Thomas felt himself redden.
Spencer answered calmly, “We were hunted. Hounded. Driven out.”
Thomas saw a look of mutual understanding pass between the two men. “‘Noantri.’” Bonnard tried out the word. “And ‘Unchanged’? That’s the rest of us?”
“Well, it’s Father Kelly,” said Spencer, “and those like him. Perhaps, I venture to say, not you.”
Bonnard grinned. “No, I guess not. When did you . . . come to be?”
“Me, personally? In 1548.”
Bonnard laughed aloud. “It’s a good thing I never worried about dating older men. But I meant, the first Noantri.”
“Ah. Our scientists say possibly twenty thousand years ago. They’re still working on that question.”
“You have scientists?”
“Why, did you think all Noantri were effete arts-oriented intellectuals like myself?”
“Until tonight, Spencer, I didn’t think there was anyone like you at all.”
Spencer spoke in a voice that was quiet, hopeful. “Michael? Will you tell us your story?”
Bonnard sipped his brandy, looking across the room, to the window, to the dark night. “My people say stories have lives of their own. They know when they’re being told, and why.” A long silence settled. Just when Thomas was beginning to think Bonnard wouldn’t go on, he said, “We’re twins, Edward and I. Fraternal, not identical. To look at us you might not know we’re related. But we both have the Power. Shapeshifting, in English. You’d call us werewolves, maybe, I don’t know. We have a word in the Abenaki language but it doesn’t matter. We’re almost gone.”

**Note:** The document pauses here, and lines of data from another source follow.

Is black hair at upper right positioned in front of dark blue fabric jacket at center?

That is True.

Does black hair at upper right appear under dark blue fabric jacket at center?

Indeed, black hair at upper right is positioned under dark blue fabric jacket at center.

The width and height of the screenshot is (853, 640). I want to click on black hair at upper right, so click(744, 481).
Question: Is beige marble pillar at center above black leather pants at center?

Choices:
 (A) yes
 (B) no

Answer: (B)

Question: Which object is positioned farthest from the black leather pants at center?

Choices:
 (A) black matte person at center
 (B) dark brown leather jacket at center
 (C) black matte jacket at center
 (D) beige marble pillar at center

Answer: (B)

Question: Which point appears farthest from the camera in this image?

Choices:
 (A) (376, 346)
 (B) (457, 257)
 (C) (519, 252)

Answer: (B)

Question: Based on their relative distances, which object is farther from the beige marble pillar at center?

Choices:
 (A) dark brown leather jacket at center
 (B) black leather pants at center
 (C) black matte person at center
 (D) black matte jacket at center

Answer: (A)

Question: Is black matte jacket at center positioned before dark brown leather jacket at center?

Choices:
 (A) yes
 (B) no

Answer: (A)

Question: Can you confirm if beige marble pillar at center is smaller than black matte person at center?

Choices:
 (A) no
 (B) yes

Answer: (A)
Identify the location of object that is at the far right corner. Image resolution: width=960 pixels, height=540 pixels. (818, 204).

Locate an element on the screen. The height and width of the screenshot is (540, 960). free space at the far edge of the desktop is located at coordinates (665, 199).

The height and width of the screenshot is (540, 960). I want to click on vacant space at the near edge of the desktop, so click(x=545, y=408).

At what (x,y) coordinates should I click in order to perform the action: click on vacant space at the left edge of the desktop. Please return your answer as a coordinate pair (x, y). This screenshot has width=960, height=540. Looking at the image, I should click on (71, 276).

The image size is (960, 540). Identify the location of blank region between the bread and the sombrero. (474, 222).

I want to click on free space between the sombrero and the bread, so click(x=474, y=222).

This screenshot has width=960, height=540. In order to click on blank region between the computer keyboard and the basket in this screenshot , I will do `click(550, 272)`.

“The Abenaki?” Spencer asked.
“No. Though Edward and I didn’t grow up on Abenaki land. Our father was Mohawk. The reservation we grew up on is a Mohawk one, that’s the language we speak. But the Shifters. The Shifters are almost gone.”
“There are—few of you?” Thomas heard a sad note in Spencer’s voice. Bonnard must have caught it, too; he looked almost apologetic wh
en he nodded.
“I think it’s one reason Edward hasn’t killed me yet. He hates me. But without me, he’d be alone.” Bonnard finished his brandy. Livia reached across and poured him more. “The Power seems to be genetic. It’s not clear why some children inherit it and some don’t, but I imagine it has to do with a cluster of genetic requirements.”
“And are you saying only the Abenaki have the gene? Among the indigenous people?”
“You can say ‘Indians,’ Spencer. We do. I told you that.”
“And I’ve told you, it doesn’t sound right coming from my mouth. ‘Indian.’”
“Sounds fine to me.”
The men’s eyes met, and Thomas could have sworn he saw Spencer George blush. That, he decided, called for more brandy.
“Anyway, no,” Bonnard went on. “My— The research is very new, so a lot of this is still hypothesis, but the gene seems to be widespread throughout the tribes. Not common, but widespread, like other genetic anomalies—somewhere between albinism and left-handedness, say.”